Bioorthogonal chemistry, on the other hand, refers to the design of chemical reactions that can occur inside living systems without interfering with native biological processes. These reactions involve the use of bioorthogonal handles that are inert until reacted with their corresponding partner. While there is some overlap between the two fields, not all click chemistry reactions are bioorthogonal. For example, the copper-catalyzed azide-alkyne cycloaddition is a click chemistry reaction, but it is not bioorthogonal due to the toxicity of copper to cells.

Incorporation of Bioorthogonal Handles

Bioorthogonal handles can be incorporated into biomolecules using a variety of strategies. One common approach is to use metabolic labeling, where biomolecules are fed analogues containing the bioorthogonal handle. For example, azidohomoalanine (AHA) is a methionine analogue containing an azide handle that can be incorporated into proteins during translation. Upon incorporation, the AHA-labeled proteins can be selectively reacted with cyclooctyne or strain-promoted alkyne reagents.

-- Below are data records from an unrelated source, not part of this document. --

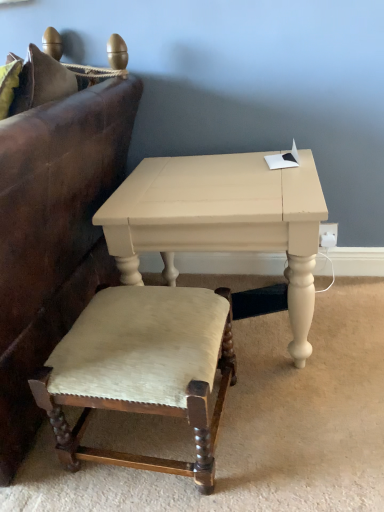 Locate an element on the screen. vacant area on top of velvet upholstered stool at lower left (from a real-world perspective) is located at coordinates (134, 327). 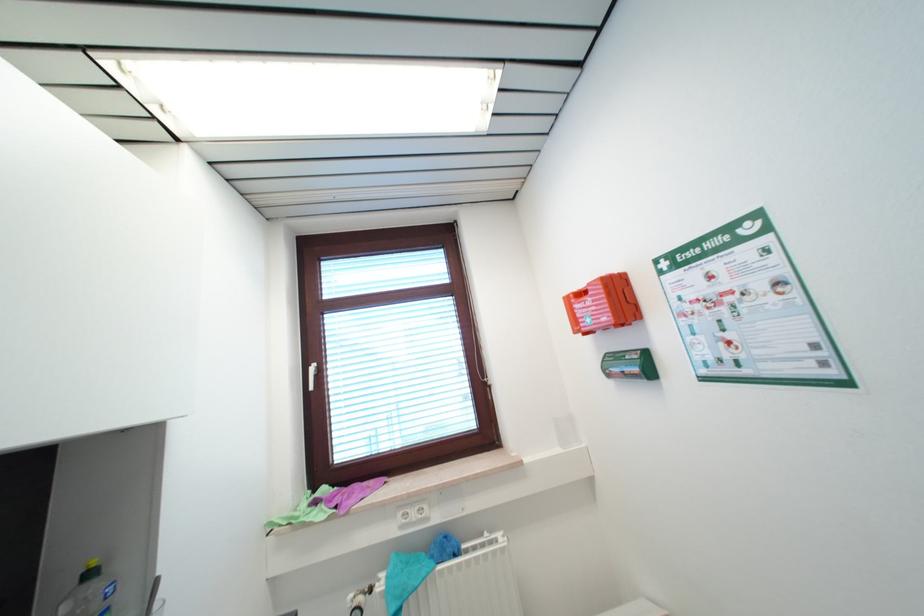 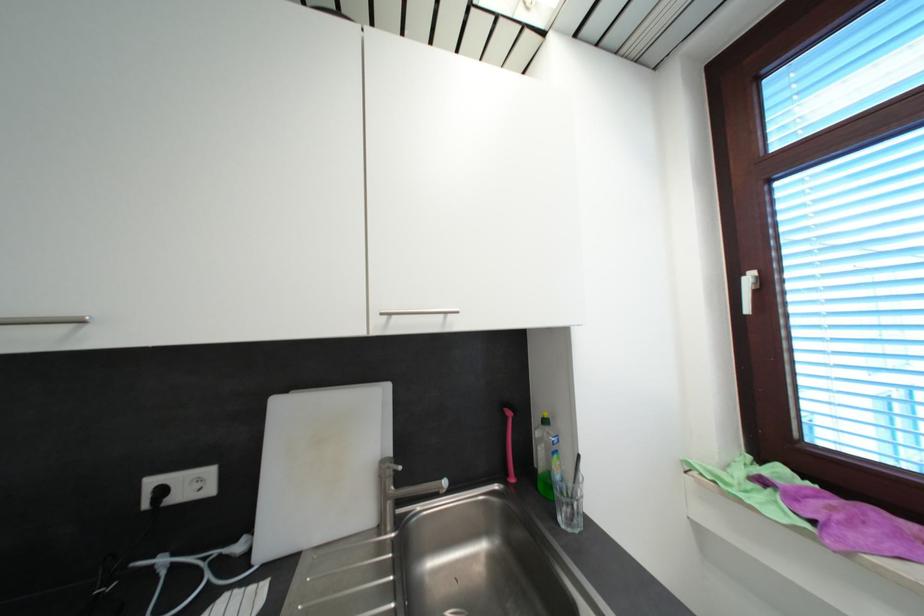 Question: Based on the continuous images, in which direction is the camera rotating? Reply with the corresponding letter.

Choices:
 (A) Left
 (B) Right
 (C) Up
 (D) Down

Answer: (A) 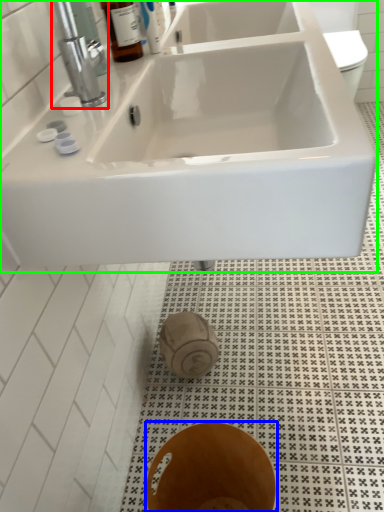 Question: Which object is the farthest from tap (highlighted by a red box)? Choose among these: bidet (highlighted by a blue box) or sink (highlighted by a green box).

Choices:
 (A) bidet
 (B) sink

Answer: (A) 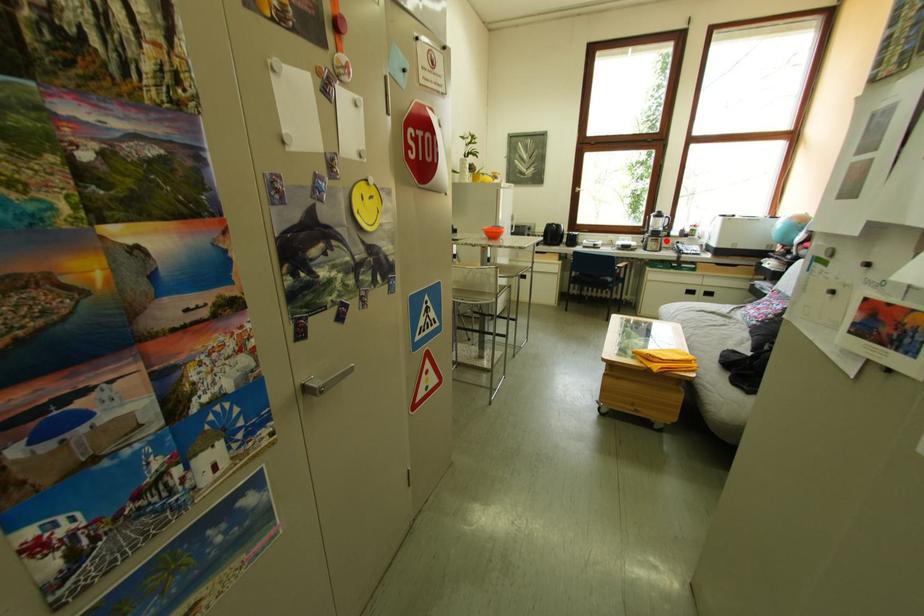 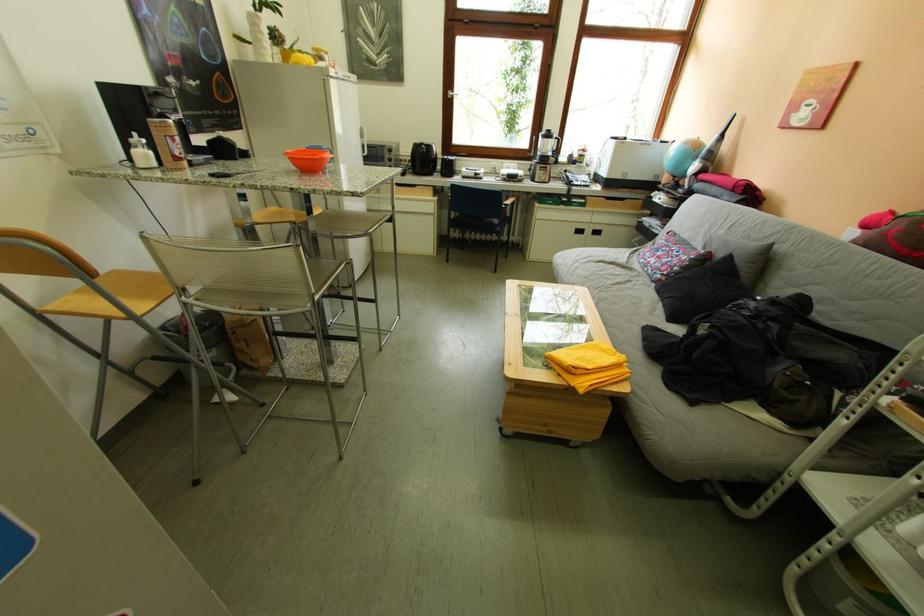 Question: I am providing you with two images of the same scene from different viewpoints. Given a red point in image1, look at the same physical point in image2. Is it:

Choices:
 (A) Closer to the viewpoint
 (B) Farther from the viewpoint

Answer: (A) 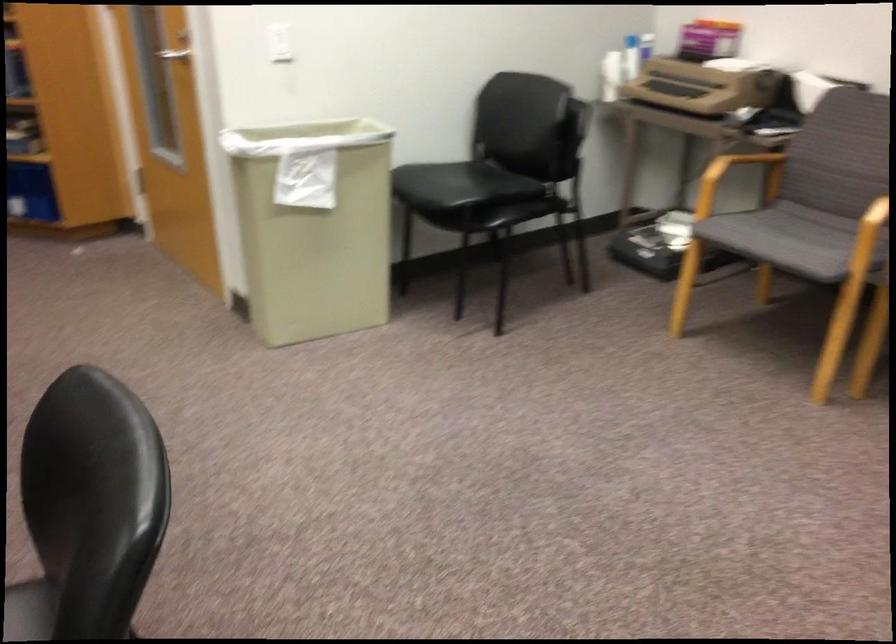 Image resolution: width=896 pixels, height=644 pixels. I want to click on black chair sitting surface, so click(x=468, y=182). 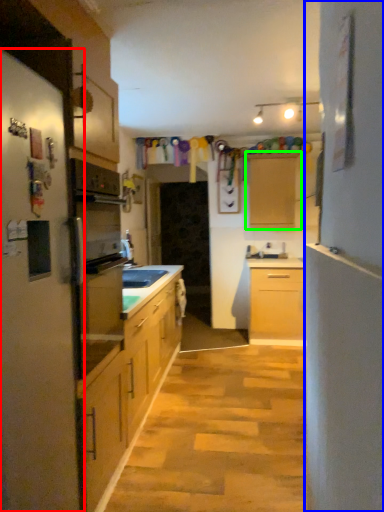 Question: Which is nearer to the fridge (highlighted by a red box)? side (highlighted by a blue box) or cabinetry (highlighted by a green box).

Choices:
 (A) side
 (B) cabinetry

Answer: (A) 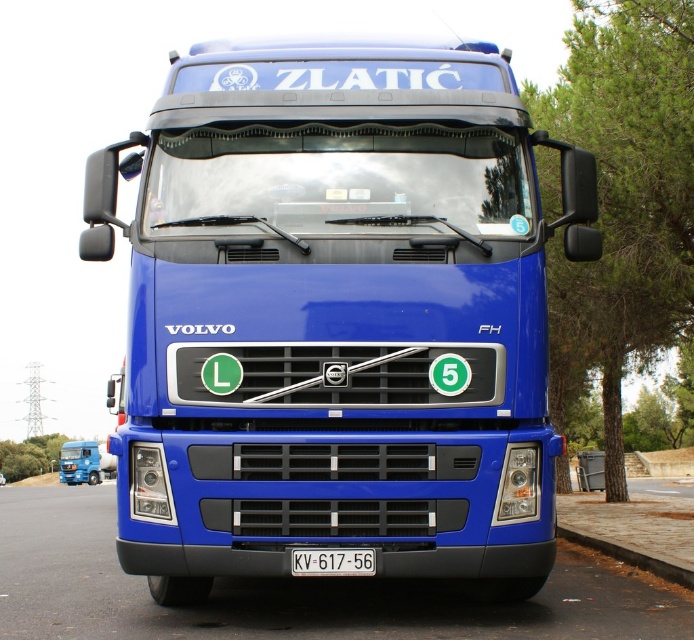 Who is positioned more to the right, blue metallic truck at center or paved concrete curb at lower right?

From the viewer's perspective, paved concrete curb at lower right appears more on the right side.

Is point (160, 305) farther from viewer compared to point (677, 570)?

No, it is in front of (677, 570).

Between point (217, 276) and point (648, 561), which one is positioned in front?

Point (217, 276) is in front.

Locate an element on the screen. This screenshot has width=694, height=640. blue metallic truck at center is located at coordinates (337, 316).

Find the location of a particular element. This screenshot has height=640, width=694. paved concrete curb at lower right is located at coordinates (632, 554).

Does paved concrete curb at lower right have a lesser height compared to metallic blue truck at lower left?

Yes, paved concrete curb at lower right is shorter than metallic blue truck at lower left.

What do you see at coordinates (632, 554) in the screenshot? Image resolution: width=694 pixels, height=640 pixels. I see `paved concrete curb at lower right` at bounding box center [632, 554].

Where is `paved concrete curb at lower right`? The image size is (694, 640). paved concrete curb at lower right is located at coordinates 632,554. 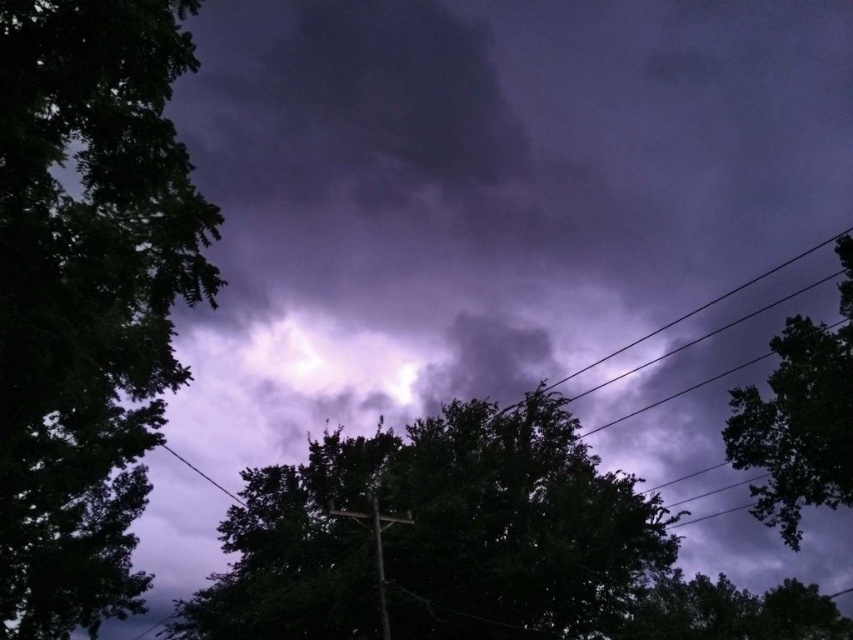 You are an observer standing in front of the two green leafy trees. Which tree is closer to you, the green leafy tree at left or the green leafy tree at right?

The green leafy tree at left is closer to you because it is positioned over the green leafy tree at right, indicating it is in front.

You are a bird flying towards the bright light in the center. Which direction should you go relative to the green leafy tree at left and the green leafy tree at lower right?

The bright light is in the center of the image. Since the green leafy tree at left is to the left of the green leafy tree at lower right, you should fly towards the center between them, moving to the right of the green leafy tree at left and to the left of the green leafy tree at lower right.

You are standing in front of the dramatic sky scene. There are two points marked in the image. The first point is at coordinate point (527, 432) and the second point is at coordinate point (792, 625). Which point is closer to you?

Point (527, 432) is closer to the camera than point (792, 625). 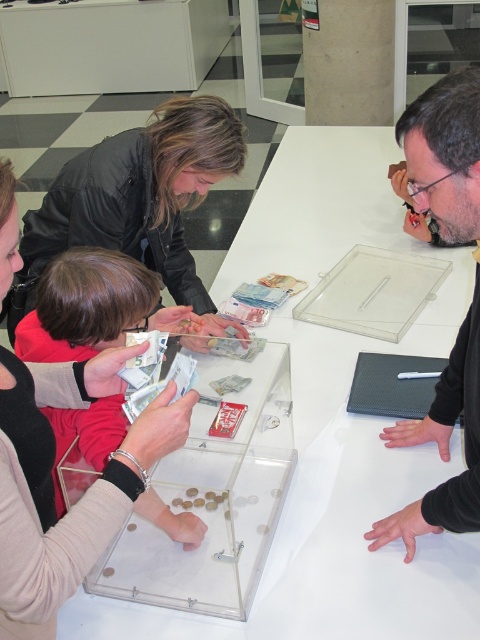 Does transparent acrylic box at center appear under black matte laptop at upper right?

Correct, transparent acrylic box at center is located below black matte laptop at upper right.

Can you confirm if transparent acrylic box at center is bigger than black matte laptop at upper right?

Correct, transparent acrylic box at center is larger in size than black matte laptop at upper right.

This screenshot has height=640, width=480. Find the location of `transparent acrylic box at center`. transparent acrylic box at center is located at coordinates (214, 502).

Between black matte laptop at upper right and red fabric child at lower left, which one has more height?

Standing taller between the two is black matte laptop at upper right.

How far apart are black matte laptop at upper right and red fabric child at lower left?

black matte laptop at upper right is 24.77 inches from red fabric child at lower left.

Does point (478, 122) lie in front of point (91, 280)?

Yes, it is in front of point (91, 280).

The height and width of the screenshot is (640, 480). I want to click on black matte laptop at upper right, so click(x=466, y=314).

Measure the distance from transparent acrylic box at center to matte black jacket at upper left.

A distance of 21.57 inches exists between transparent acrylic box at center and matte black jacket at upper left.

Between transparent acrylic box at center and matte black jacket at upper left, which one has more height?

matte black jacket at upper left

Is point (224, 518) positioned before point (157, 234)?

Yes, point (224, 518) is in front of point (157, 234).

Find the location of a particular element. The image size is (480, 640). transparent acrylic box at center is located at coordinates (214, 502). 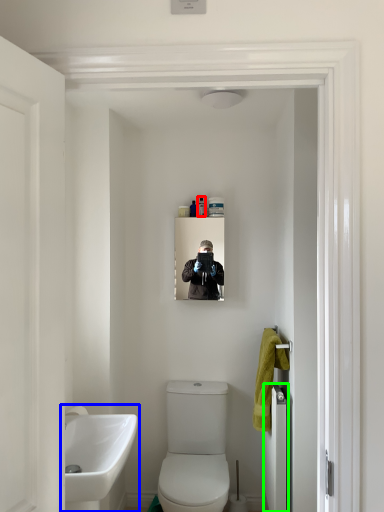 Question: Estimate the real-world distances between objects in this image. Which object is farther from toiletry (highlighted by a red box), sink (highlighted by a blue box) or door (highlighted by a green box)?

Choices:
 (A) sink
 (B) door

Answer: (A)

Another approach is to use genetic encoding, where the genetic code is expanded to incorporate non-canonical amino acids (ncAAs) containing the bioorthogonal handle. For example, the amber stop codon can be used to site-specifically incorporate azidolysine or alkynyllysine into proteins. These ncAAs can then be selectively reacted with complementary reagents.

Conclusion

Bioorthogonal handles are a powerful tool in the field of chemical biology. They allow for the selective modification or labeling of biomolecules in complex biological environments, providing insights into biomolecule dynamics and function. While related to click chemistry, bioorthogonal chemistry is a distinct field that seeks to design chemical reactions that can occur inside living systems without interfering with native biological processes. As the field continues to evolve, we can expect to see the development of new bioorthogonal handles and their application in a wide range of biological contexts.